= Operation Insaniyat =

Indian aid operation in Bangladesh

The Ministry of External Affairs of India launched the Operation Insaniyat to help Bangladesh in overcoming the humanitarian crisis, due to the large influx of the Myanmar refugees to Bangladesh. Due to the Military crackdown in the Rakhine state these Rohingya Muslims fled Myanmar and turned to Bangladesh in large numbers. The aid consisteded of all the basic items which were instantly required by the distressed people at the moment such as pulses, rice, sugar, salt, cooking oil, biscuits, mosquito nets, ready to eat noodles and others.

According to the UN reports, after the clashes between the Rohingya people and the military around 3,79,000 people fled Myanmar. Also large number of people were killed in this clash and Rohingya villages were burnt in large numbers.
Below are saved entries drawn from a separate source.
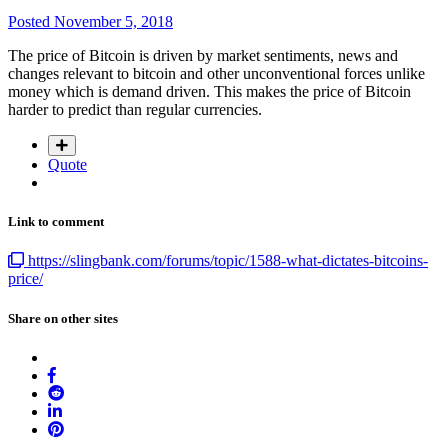
Posted
November 5, 2018
The price of Bitcoin is driven by market sentiments, news and
changes relevant to bitcoin and other unconventional forces unlike
money which is demand driven. This makes the price of Bitcoin
harder to predict than regular currencies.
Quote
Link to comment
https://slingbank.com/forums/topic/1588-what-dictates-bitcoins-
price/
Share on other sites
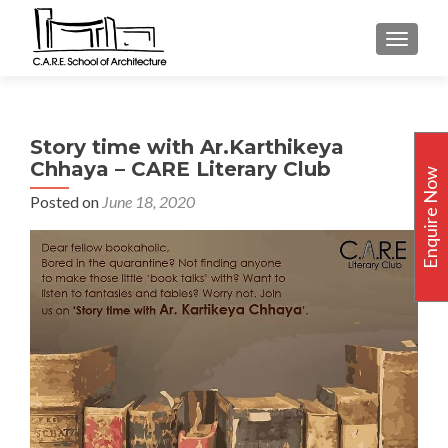
TOGGLE
Story time with Ar.Karthikeya
Chhaya – CARE Literary Club
Enquire Now
Posted on
June 18, 2020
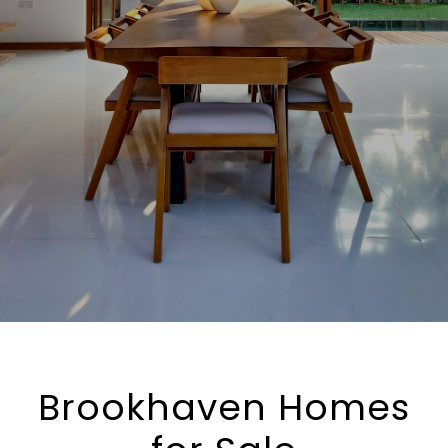
Brookhaven Homes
The relief products were planned to be delivered in multiple consignments, of which the first one was delivered to south eastern port city of Chittagong on 14 Sep, 2017.

The second consignment consisted of all the items necessarily required by the Rohingya women and children living in the camps. It contained 61 tonnes of baby food, 104 tonnes of milk powder, 102 tonnes of dried fish, 50,000 raincoats and pairs of gum boots. An Amount of US $25 Million as development assistance for the Rakhine state was also declared by India in December, 2017.